子どもは、よく「なぜ?」とか「どうして?」という問いを投げかけてきて、大人を困らせることがあります。
先日は、幼い子どもが「心はどこにあるの?」「心は何色なの?」と質問してきました。
子どもと接していると、このような場面はよくあることであり、一見、「哲学っぽい問い」。
だからでしょうか、世間では「子どもは哲学者」であると言われることがあります。
確かに子どもは、疑問に感じたことや知りたいことを素直に質問したり、見たまま・思ったままのことを言葉にしたりしますので、大人にとってはそれが新鮮に感じられたり、意外な気づきを得られたりするもの。それが、見る人からみると「哲学っぽい問い」に感じられることもあるでしょう。

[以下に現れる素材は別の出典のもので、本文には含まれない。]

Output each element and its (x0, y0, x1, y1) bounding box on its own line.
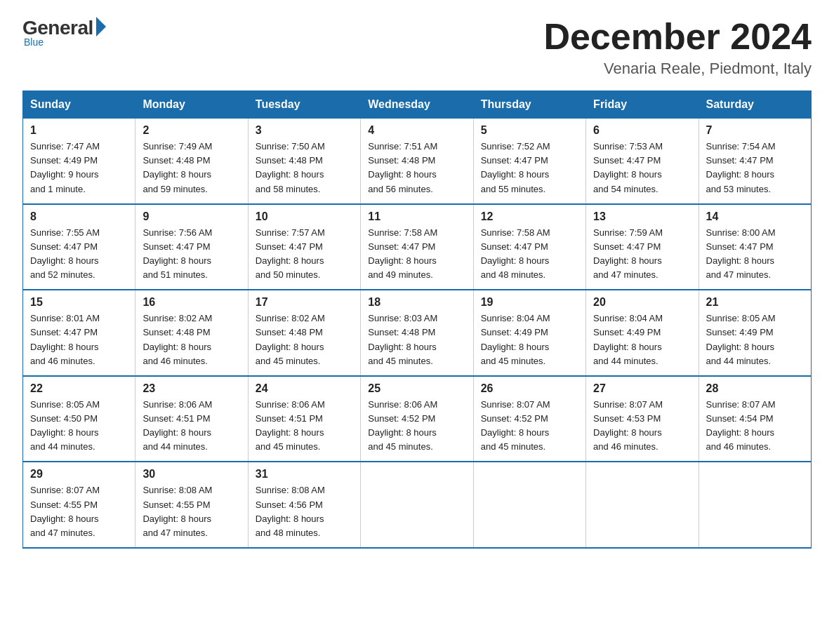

例えば、子どもが「心はどこにある? どんな形なの? 何色なの?」という問いを投げかけてきたとき、ほとんどの大人は答えに困るでしょう。
そもそも「心」は概念なので存在しません。
しかし、「心」という言葉を知ることにより、どこかに存在していると思ってしまうもの。これは子どもに限ったことではなく、大人も同様です。
さらに例を挙げると、「愛」という言葉もしかり。「愛」という言葉を知ることにより、「愛がある」「愛がない」ということが問題になり、トラブルや悩みにまで発展することになります。
話を元に戻します。
大人は、子どもの「心はどこにある? どんな形なの? 何色なの?」という問いに対して、夢を壊さないために、「心は胸あたりにあるのかなぁ。ハートの形で虹色かもしれないね。」などと返答するのが関の山。
「子どもの問い」と「大人の問い」は、似て非なるもの。
「子どもの問い」は、知らないことが出発点。
「知りたい」という欲望から発せられるものであり、その問いによって「概念を深めたい」という考えには至りませんし、幼い子どもはそこまで理解できる能力もなければ、世間の常識も知らない状態。
一方で、「大人の問い」は、基礎学力を基盤とし、さらに社会の常識やルールを理解した上で、あえて懐疑し、意図的に問いを立てます。
この違いは、歴然としています。
では、子どもは「哲学する」ことはできないのか?
そんなことはありません。
私は、教員時代に小学低学年(1・2年)に哲学対話を試みてきました。子どもなりに、自分が獲得している語彙で言葉を紡ぎ出したり、友達の考えに共感したりすることができ、そのときの子どもたちの目はキラキラしていました。
世界規模で見てみると、1960年代から「子どものための哲学」というのがスタートしており、日本では、この10年の間に様々な場面で取り組まれるようになりました。
学校教育では、私立・国立だけでなく、一般の公立学校でも「哲学対話」を推進したいという学校が増えていますが、現実問題として、教師側がそのやり方を理解していないので、なかなか浸透していないのが現状のようです。
それに対して、哲学カフェ、職場での対話型研修、地域のコミュニティセンター(地域づくりのための対話集会)などでは哲学の素養を持つ人がファシリテーターとなり、哲学対話を引っ張っていっているようで、集団的な意思決定をするのに哲学対話が非常に役立っているとの報告を受けています。
「子どもは哲学者」とは言えませんが、「哲学者予備軍」とは言えそうです。
子どものうちから「哲学対話」を通して、思考力を高め、他者との対話によって視野を広げたり、他者への理解を深めたりしながら、生きる知恵へと繋いでいってくれたらと願います。
子どもだけでなく、大人も哲学対話を定期的に繰り返すことで、自然と「美学的な生き方」に繋がっていくものだと思っています。